I pulled out my wallet and took out the little piece of paper I’d written the armory’s number on and used Gularte’s phone to call it.

“Marine Corps armory and shooting range,” a gruff voice answered, with a short silence following. There was no ‘can I help you,’ or anything like that following the announcement.

“Is the warrant officer there?” I asked, having identified the voice answering the phone as not being anything like the light tone of the warrant officer’s voice.

“This is Gunnery Sergeant Thomas Bone. We have no warrant officer here, and never did, not that I can recall.”

I wanted to call the sergeant “T-bone,” just for the humor of it, but presumed that the Marine had been hearing that expression all his life.

“Gunnery Sergeant, I’m a Marine Lieutenant out of Mainside, and I’m calling with a request for instructions to return some equipment that I checked out of the armory a few days back,” I replied as flatly as I could.

I withheld my name simply because the Gunnery Sergeant’s comment had been so seemingly out of place.

“I report to the commanding officer here, and he’s a captain, sir,” the Gunnery Sergeant said. “I’ve had this billet for two years and there’s never been a warrant officer here that I know of or at the attached range. There’s a Major running the range from another building if you want his number.”

“No, that’s okay Gunny,” I replied. The man sounded like a complete straight arrow of a noncom, and I could figure out no reason he’d lie to someone like me calling in on such a seemingly small item, much less to a man who said he was an officer in the Corps.

“Do you have a receipt for the equipment?” the Gunny asked.

“No,” I replied, he didn’t give me one,” I replied, growing ever more uncomfortable with the call.

“We don’t check out equipment of any kind from this facility without full identification, a written request for the equipment, and a return date and time.”

I hesitated, before deciding that nothing more of any good could be accomplished by continuing my discussion with the man.

“Thanks for the help, Gunny,” I said, hanging up the phone before he could say or ask anything else.
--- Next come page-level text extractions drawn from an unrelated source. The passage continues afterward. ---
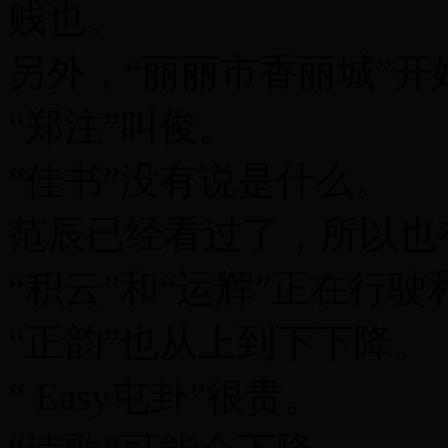
贱也。
另外，“丽丽市香丽城”开
“郑注”叫俊。
“佳书”没有说是什么。
范辰已经看过了，所以也
“积云”和“运辉”正在行驶
“正韵”也从上到下下降。
“ Easy屯卦”很贵。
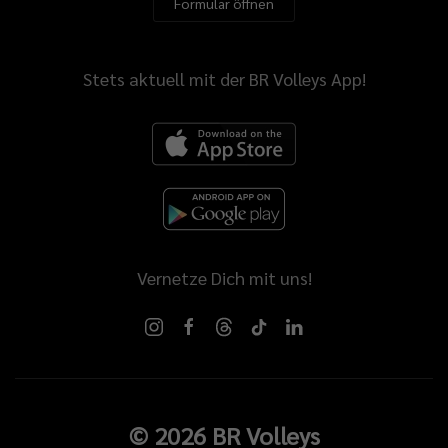
Formular öffnen
Stets aktuell mit der BR Volleys App!
Vernetze Dich mit uns!
©
2026
BR Volleys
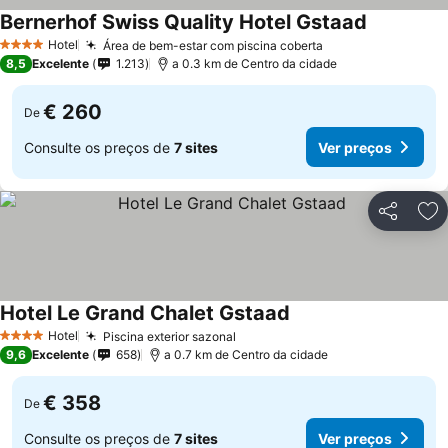
Bernerhof Swiss Quality Hotel Gstaad
Ver preços
Hotel
Área de bem-estar com piscina coberta
Ver preços
4 Estrelas
8,5
Excelente
1.213
a 0.3 km de Centro da cidade
€ 260
De
Consulte os preços de
7 sites
Ver preços
Partilhar
Ad
Hotel Le Grand Chalet Gstaad
Ver preços
Hotel
Piscina exterior sazonal
Ver preços
4 Estrelas
9,6
Excelente
658
a 0.7 km de Centro da cidade
€ 358
De
Consulte os preços de
7 sites
Ver preços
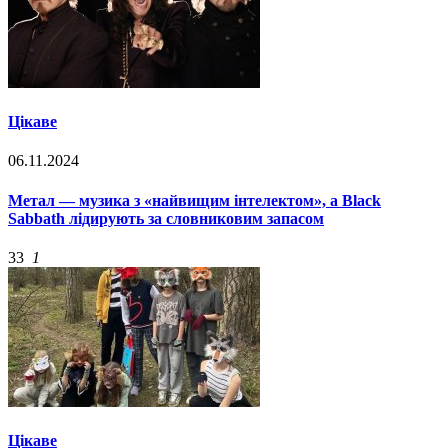
Цікаве
06.11.2024
Метал — музика з «найвищим інтелектом», а Black
Sabbath лідирують за словниковим запасом
33
1
Цікаве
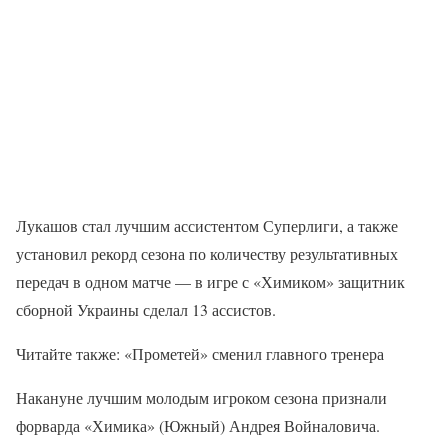
Лукашов стал лучшим ассистентом Суперлиги, а также
установил рекорд сезона по количеству результативных
передач в одном матче — в игре с «Химиком» защитник
сборной Украины сделал 13 ассистов.
Читайте также: «Прометей» сменил главного тренера
Накануне лучшим молодым игроком сезона признали
форварда «Химика» (Южный) Андрея Войналовича.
I thought back about the meeting I’d had with the warrant officer when I’d gotten the materials for the dive. Since there’d been no warrant officer, at least T.O. the operation, then the Navy SEALs must not have been real Navy SEALs either. They’d looked the role, but in putting some real thought to the ‘training’ session, they were supposed to give, I now realized there’d also been no training of any sort. They’d given a rough ‘how to’ talk and that had been it.

Something had happened at that facility but the likelihood of me ever knowing more was about non-existent, I realized. Nobody wanted the equipment that probably didn’t exist in any inventory, and there was nobody to turn it in to. The power of the players inside the Western White House was again driven into me like a spike into my chest. The equipment was real, although I almost was tempted to go look in the back seat of the Volks to make sure. Marine Corps armories, attached to shooting ranges, on a well-run and tightly operated Marine base were also not likely to ever ‘check out’ high explosives or have much to do at all with underwater UDT equipment of the latest kind and highly expensive.

I looked at the tapes in front of me and came to a conclusion. It wasn’t likely that the questionable non-recovery of the tapes would be found acceptable, depending upon when one of the powers that be at the compound took the time or had the time, to think about it. It was probable that the place was in such a state of disorganization and fear that normal rules of either ethics or social manners could not be applied.

I grabbed Gularte’s phone and called Bartok. He answered on the first ring, which was common with him.

“About that tape that I pulled from the ocean and soaked in the distilled water, as you instructed?”

“Yes,” Chuck replied and waited.

“How long can I leave it in the fresh water without causing further harm to what might be on it?” I asked.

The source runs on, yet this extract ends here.